Is it the right thing to do for a socialist revolution to go against a significant majority of its working population? Surely it’s not only capitalists who oppose orthodox socialism? Does the Cuban Communist Party (PCC) actually think it’s the vanguard of Cuban workers who live abroad? – They need to check their doctrines because according to even the most hardcore classical thinkers, communists don’t have borders, much less throw them up against their fellow Cubans, even if they live in exile.

It’s because of this kind of contradiction, (one of thousands), that I can’t fraternize with radical socialism. I believe in real social justice; I believe in the just socialist values of equality; and I believe in a true representative and participative democracy. I don’t believe in a working class dictatorship (which has never been achieved here); nor do I believe in the one-party socialist dictatorship (which has disguised itself as a working-class dictatorship).
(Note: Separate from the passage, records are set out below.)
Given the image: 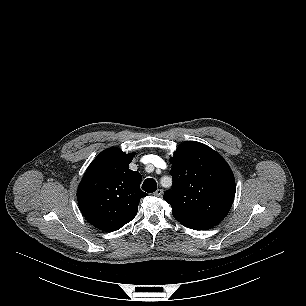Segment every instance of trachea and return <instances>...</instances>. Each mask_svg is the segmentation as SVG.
Instances as JSON below:
<instances>
[{
  "label": "trachea",
  "instance_id": "obj_1",
  "mask_svg": "<svg viewBox=\"0 0 306 306\" xmlns=\"http://www.w3.org/2000/svg\"><path fill=\"white\" fill-rule=\"evenodd\" d=\"M142 189L148 193H152L157 189V183L154 179L148 178L142 184Z\"/></svg>",
  "mask_w": 306,
  "mask_h": 306
}]
</instances>
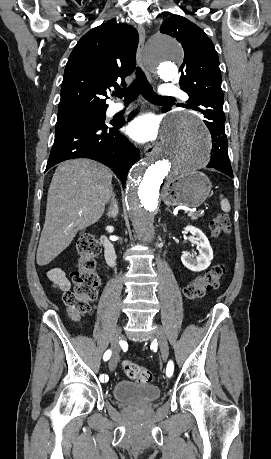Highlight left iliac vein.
<instances>
[{
	"label": "left iliac vein",
	"mask_w": 271,
	"mask_h": 459,
	"mask_svg": "<svg viewBox=\"0 0 271 459\" xmlns=\"http://www.w3.org/2000/svg\"><path fill=\"white\" fill-rule=\"evenodd\" d=\"M151 335L155 336L159 342L162 359L167 360L169 355V346L163 327L156 325V328L151 332Z\"/></svg>",
	"instance_id": "left-iliac-vein-1"
}]
</instances>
In short, I don’t believe “the end justifies the means.”

The invincible. Photo: Juan Suarez

It’s because of my civic duty that I disagreed with the official political model and wrote down my thoughts and handed it to the PCC in my province, to the Party official who sees to the population. It was my duty to do so and even though I’m not an idiot to believe that this might actually do something, I’ve fulfilled my duty. When a commission paid me a visit from the province’s PCC, made up of an ideologist, the party’s political school director and a Doctor in Philosophy, a professor at Holguin University, I quickly caught onto their strategy. They wanted to convince me to focus on doing something else and to leave public affairs well alone.

They tried to intimidate me intellectually with the Doctor’s dissertation on super abstract topics within modern philosophy. I listened to them and I told them that it was true, I didn’t have the faintest clue about what they were talking to me about and I asked them a simple question: Will that help resolve the problems Cuba’s socialism currently has, which are “to fill the democratic void; to seek out a way for working people to have power without a dictatorship; and to manage to meet the needs of our economy without the fear of going back to a capitalist dictatorship?

Their answer was no. So I told them that I concentrate on what our country urgently needs, not an abstract global theory, which is what the professor seemed to be dealing with.

Once they realized that I had my ideas clear about me, they told me quite frankly without beating around the bush, “that at the moment the government isn’t interested in revisionist ideas, because they intend to “try out” orthodox ideas once again in order to be successful; that maybe in 10 years or so my ideas would be most welcome, but not now.”

Of course I’m not going to wait 10 years so that a small group of Cuban citizens, who are just as Cuban as I am, tell me when I can defend what I believe in. If I were capable of doing that, then I would be skilled enough to stand alongside the orthodox system and live happily.

Cubans and foreigners who read and respect my criticisms of the system do so because I stick to our reality, without giving it unworthy praise. I don’t hate my ideological adversaries: whether they are capitalist or radical socialist fundamentalists. I respect them and I fight for them too, because they too have the right to have their own space in a new Cuba. I’m just another kind of socialist, who disagrees out of civic duty; and I only want to help, in my own humble way, to build a better Cuba which we all need.